On 5[th] December 2021 we held our first in person gathering for our members, partners and volunteers since the perdure of the pandemic. This Showcase event at Fullers Mill Gardens was to celebrate the achievements of our fantastic volunteers, and to provide an opportunity for our members to meet some of our partners and stakeholders. There were a variety of talks and presentations given, a delicious lunch provided by Casa, generously funded by CamEO, a Q&A session and the unveiling of our information board by the river. A huge thanks to everyone who attended, especially to those volunteers who helped on the day and everyone that contributed. 


**Glenn Smithson giving his ‘in-river’ restoration talk at our showcase event** 

In August we hosted an MPs visit to the River Lark. The original intention of the visit instigated by Jo Churchill Hon MP for Bury St Edmunds, was to invite Rebecca Pow, the Environment Minister at DEFRA responsible for rivers, to discuss the Lark River and its issues as a chalk stream. Rebecca Pow is well acquainted with the CaBA movement.
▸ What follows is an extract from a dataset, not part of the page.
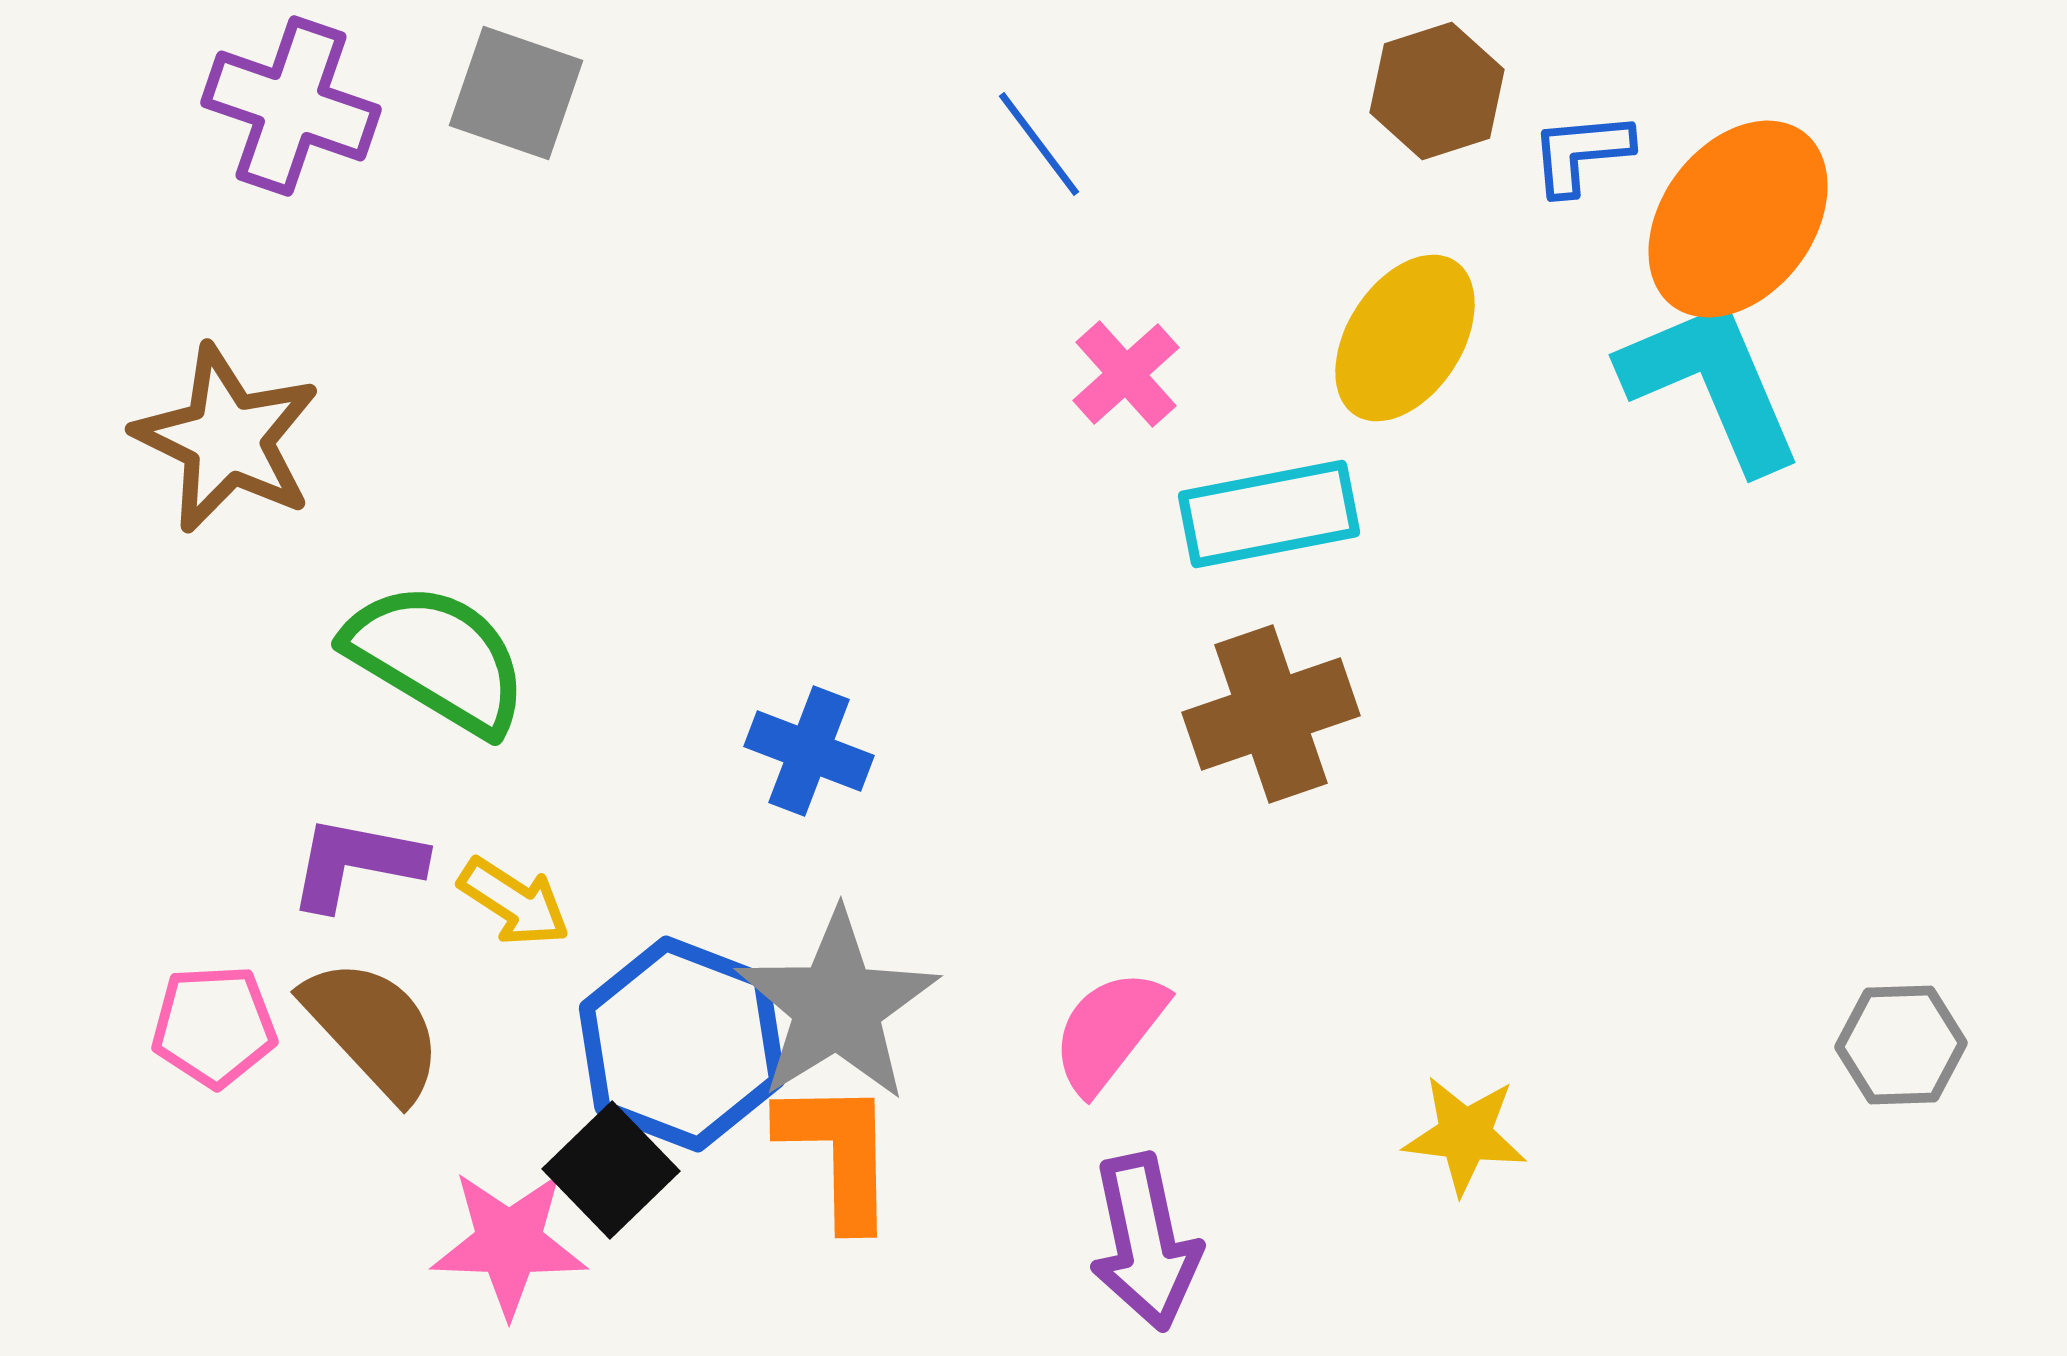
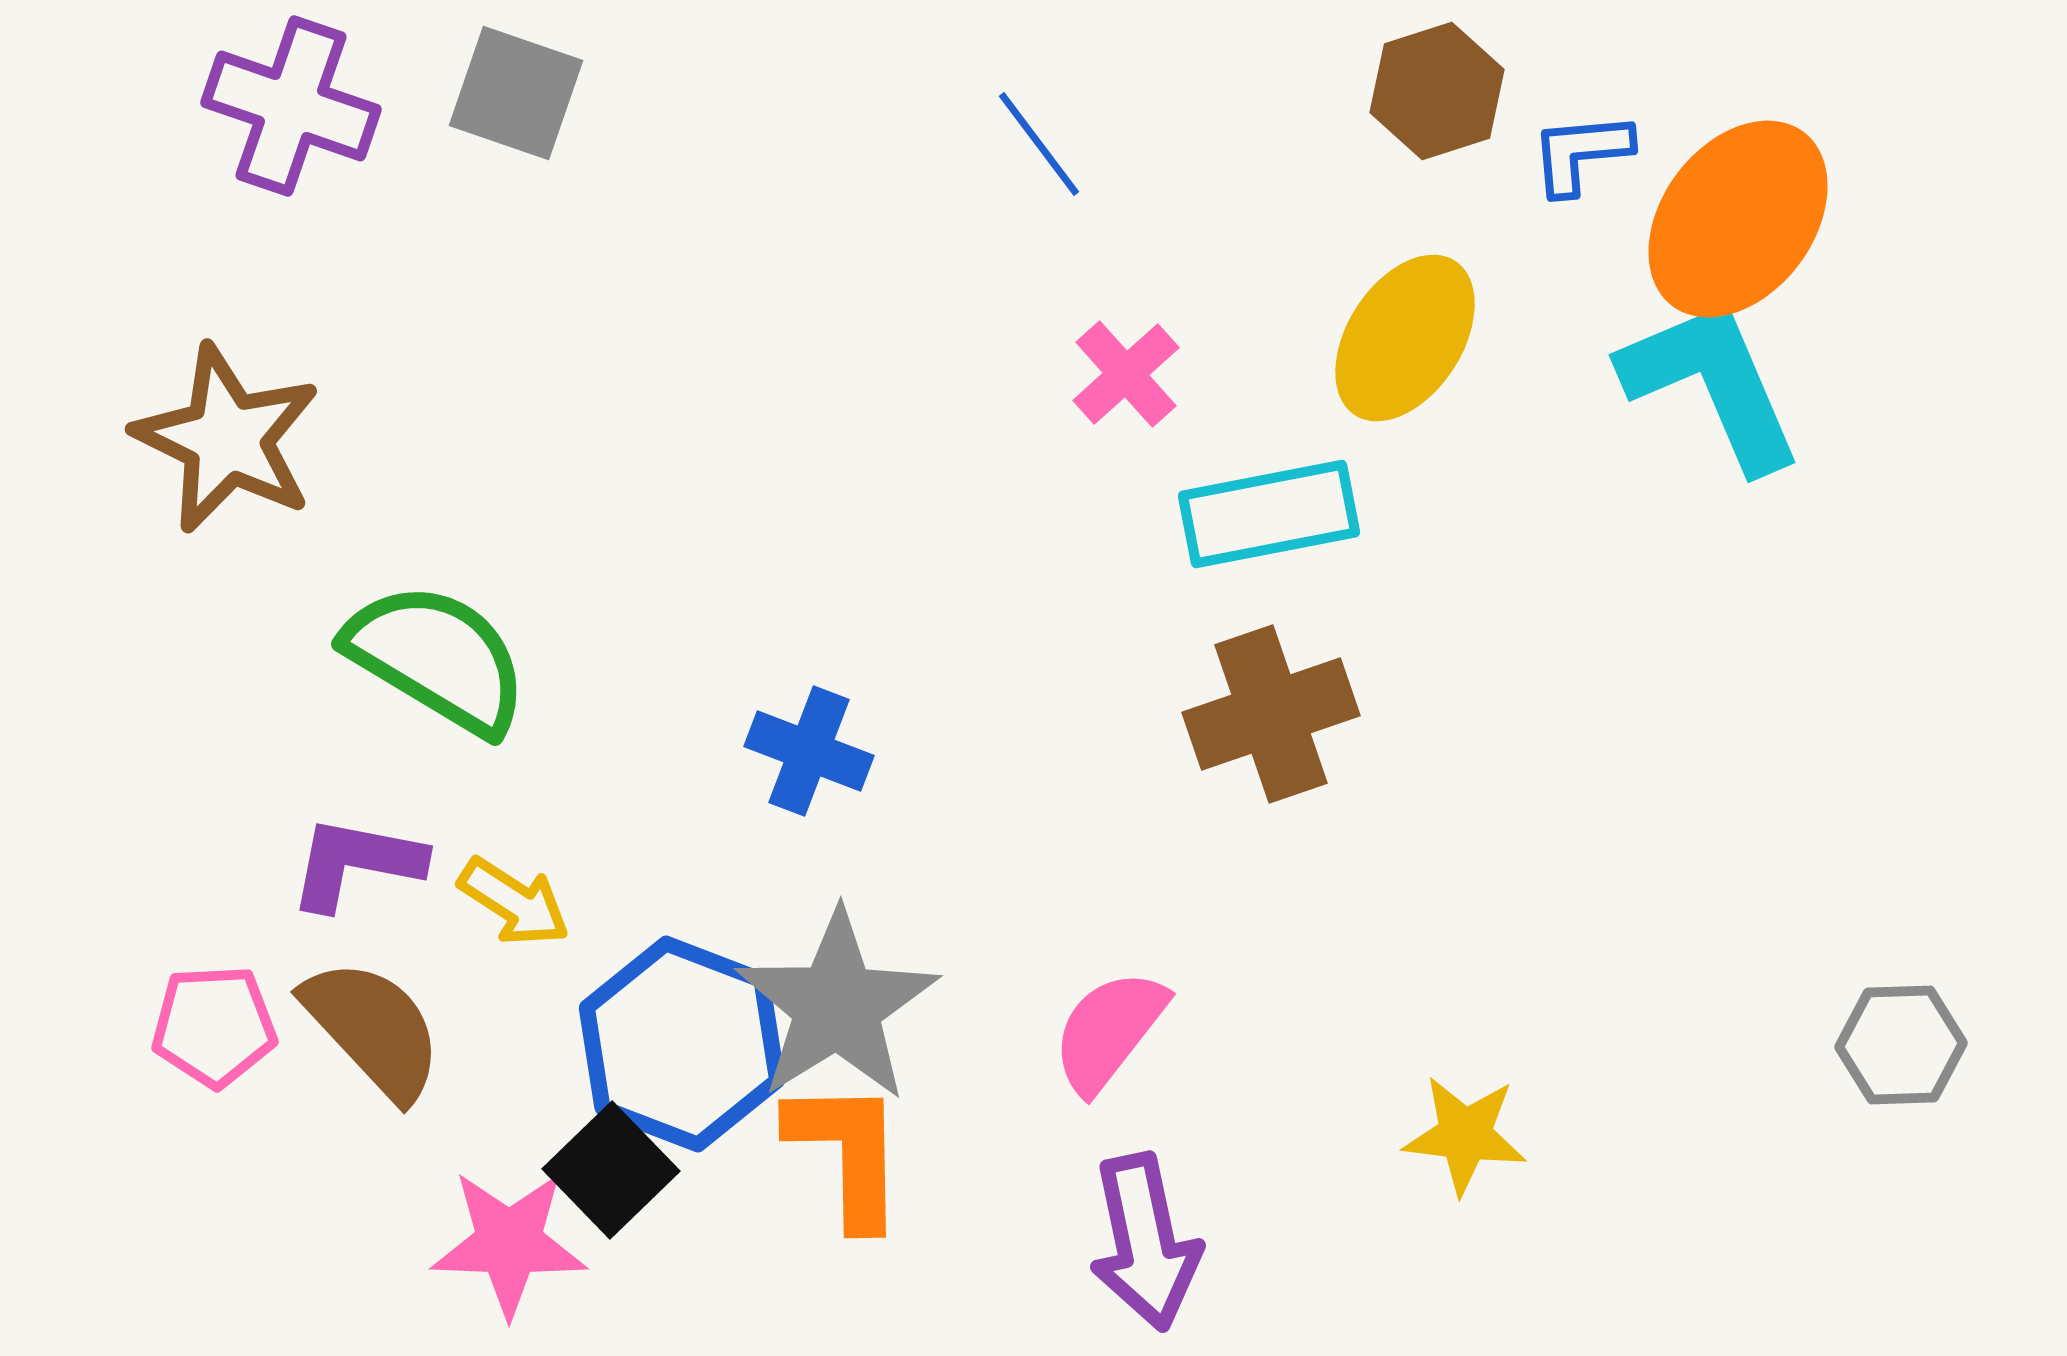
orange L-shape: moved 9 px right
The Minister’s visit was originally proposed for March/April as an important initiative in the context of our unfolding Lark action plan together with Government’s development of policy for Chalk Stream restoration. In the event, after considerable effort to prepare the visit it had to be delayed to late July; then of course the Johnson Government collapsed. However, at Jo Churchill’s request the visit went ahead in August with an impressive entourage of Lark stakeholders including Anglian Water, Environment Agency, Lark Farming Abstractors and environmental managers. Rebecca Pow has since been reinstated at DEFRA as Minister for Environmental Quality and Resilience.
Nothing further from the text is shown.